Center for Excellence in Higher Education Hit with WARN Act Lawsuit After Aug. 2021 Layoffs
by Erin Shaak
Romero v. Center for Excellence in Higher Education, Inc.
Filed: August 2, 2021 ◆§ 1:21-cv-01124
Center for Excellence in Higher Education violated a federal law when it terminated over 300 employees without providing 60 days’ advance notice, a lawsuit alleges.
Center for Excellence in Higher Education, Inc. (CEHE) violated a federal law when it terminated over 300 employees this month without providing 60 days’ advance notice, according to a proposed class action out of Delaware.
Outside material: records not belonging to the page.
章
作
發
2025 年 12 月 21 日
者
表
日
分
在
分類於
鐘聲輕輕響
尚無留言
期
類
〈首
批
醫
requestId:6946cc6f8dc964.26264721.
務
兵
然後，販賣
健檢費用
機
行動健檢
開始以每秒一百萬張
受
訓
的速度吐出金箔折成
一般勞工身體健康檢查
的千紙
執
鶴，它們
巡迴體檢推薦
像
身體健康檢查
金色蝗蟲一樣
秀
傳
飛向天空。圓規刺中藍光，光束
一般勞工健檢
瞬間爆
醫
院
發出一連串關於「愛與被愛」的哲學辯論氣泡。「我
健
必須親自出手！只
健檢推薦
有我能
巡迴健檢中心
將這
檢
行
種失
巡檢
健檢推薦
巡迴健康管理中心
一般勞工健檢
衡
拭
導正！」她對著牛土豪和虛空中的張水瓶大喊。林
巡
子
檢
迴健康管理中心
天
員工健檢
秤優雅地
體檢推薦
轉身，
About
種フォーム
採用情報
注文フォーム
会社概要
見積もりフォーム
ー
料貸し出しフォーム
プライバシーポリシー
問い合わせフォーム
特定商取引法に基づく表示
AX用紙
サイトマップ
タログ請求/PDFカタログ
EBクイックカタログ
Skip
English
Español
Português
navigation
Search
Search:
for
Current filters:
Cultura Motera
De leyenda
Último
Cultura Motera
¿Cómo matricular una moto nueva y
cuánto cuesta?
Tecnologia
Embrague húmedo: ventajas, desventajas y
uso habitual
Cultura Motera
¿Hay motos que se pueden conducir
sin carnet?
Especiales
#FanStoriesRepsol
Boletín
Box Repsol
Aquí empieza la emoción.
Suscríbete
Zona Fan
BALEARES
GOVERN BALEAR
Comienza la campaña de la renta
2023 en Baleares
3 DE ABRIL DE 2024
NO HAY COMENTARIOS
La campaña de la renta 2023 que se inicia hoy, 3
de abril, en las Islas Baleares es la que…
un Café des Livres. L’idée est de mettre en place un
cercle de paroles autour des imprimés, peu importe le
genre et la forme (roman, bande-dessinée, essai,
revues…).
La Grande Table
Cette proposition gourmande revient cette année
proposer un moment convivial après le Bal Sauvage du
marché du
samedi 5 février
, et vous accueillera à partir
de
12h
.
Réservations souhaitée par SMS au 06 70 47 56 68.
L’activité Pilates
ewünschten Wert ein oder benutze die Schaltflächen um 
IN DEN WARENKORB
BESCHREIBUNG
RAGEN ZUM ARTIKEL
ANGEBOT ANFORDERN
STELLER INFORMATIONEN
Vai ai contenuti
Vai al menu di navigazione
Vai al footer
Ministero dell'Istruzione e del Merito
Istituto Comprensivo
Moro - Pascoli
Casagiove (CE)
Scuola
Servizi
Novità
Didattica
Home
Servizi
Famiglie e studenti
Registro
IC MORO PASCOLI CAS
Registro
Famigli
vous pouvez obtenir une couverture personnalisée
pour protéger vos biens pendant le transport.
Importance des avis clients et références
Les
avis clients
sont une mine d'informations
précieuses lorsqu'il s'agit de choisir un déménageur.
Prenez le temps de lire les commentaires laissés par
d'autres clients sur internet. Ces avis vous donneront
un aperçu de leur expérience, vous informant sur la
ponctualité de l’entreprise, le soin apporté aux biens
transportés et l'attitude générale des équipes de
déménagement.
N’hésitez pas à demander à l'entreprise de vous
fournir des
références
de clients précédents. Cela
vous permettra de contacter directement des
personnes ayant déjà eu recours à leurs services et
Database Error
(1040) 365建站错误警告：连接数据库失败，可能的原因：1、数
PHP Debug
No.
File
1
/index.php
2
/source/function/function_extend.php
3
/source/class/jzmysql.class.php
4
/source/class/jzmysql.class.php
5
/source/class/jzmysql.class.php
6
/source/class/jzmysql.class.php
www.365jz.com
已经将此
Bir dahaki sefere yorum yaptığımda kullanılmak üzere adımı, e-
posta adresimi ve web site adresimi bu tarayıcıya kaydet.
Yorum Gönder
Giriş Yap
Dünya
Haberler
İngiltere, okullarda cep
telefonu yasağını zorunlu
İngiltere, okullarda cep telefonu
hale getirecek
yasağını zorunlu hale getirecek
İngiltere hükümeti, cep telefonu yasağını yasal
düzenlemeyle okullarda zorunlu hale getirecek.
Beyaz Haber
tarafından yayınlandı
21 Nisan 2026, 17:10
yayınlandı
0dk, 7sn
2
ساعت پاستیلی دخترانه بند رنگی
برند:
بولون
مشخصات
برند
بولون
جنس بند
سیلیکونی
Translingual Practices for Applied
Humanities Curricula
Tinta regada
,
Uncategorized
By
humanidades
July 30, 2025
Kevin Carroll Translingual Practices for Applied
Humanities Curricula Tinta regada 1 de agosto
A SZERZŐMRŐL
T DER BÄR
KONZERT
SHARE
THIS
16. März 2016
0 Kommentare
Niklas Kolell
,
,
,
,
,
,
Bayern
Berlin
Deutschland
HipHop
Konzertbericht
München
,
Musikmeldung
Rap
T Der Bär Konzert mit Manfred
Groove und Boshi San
The seven-page lawsuit, filed on the same day of the reported mass layoff, claims the non-profit higher education institution, which operates Independence University, Stevens-Henager College, CollegeAmerica and California College San Diego, owes former employees 60 days of wages and benefits for its alleged violation of the federal Worker Adjustment and Retraining Notification (WARN) Act.
According to the case, the termination of more than 300 workers at the defendant’s Salt Lake City, Utah and Phoenix, Arizona facilities on August 2, or “within 90 days of that date,” meets the definition of a “mass layoff” or “plant closing” under the WARN Act given the event resulted in employment losses for at least 50 employees and 33 percent of the full-time workforce at each location.
The defendant, as an employer of more than 100 workers who worked a combined total of 4,000 hours per week exclusive of overtime, was required under the WARN Act to provide employees with at least 60 days’ notice before a reasonably foreseeable mass layoff or plant closure, the lawsuit argues.
Despite the WARN Act’s requirements, however, CEHE allegedly failed to provide statutory notice before executing the August 2021 terminations.
The plaintiff, who worked in the defendant’s financial planning department until his August 2 termination, says he and other aggrieved employees are owed 60 days’ worth of wages, salary, commissions, bonuses and accrued holiday and vacation pay, as well as 60 days of pension and 401(k) contributions and COBRA benefits that would have been covered under the workers’ applicable employee benefit plans.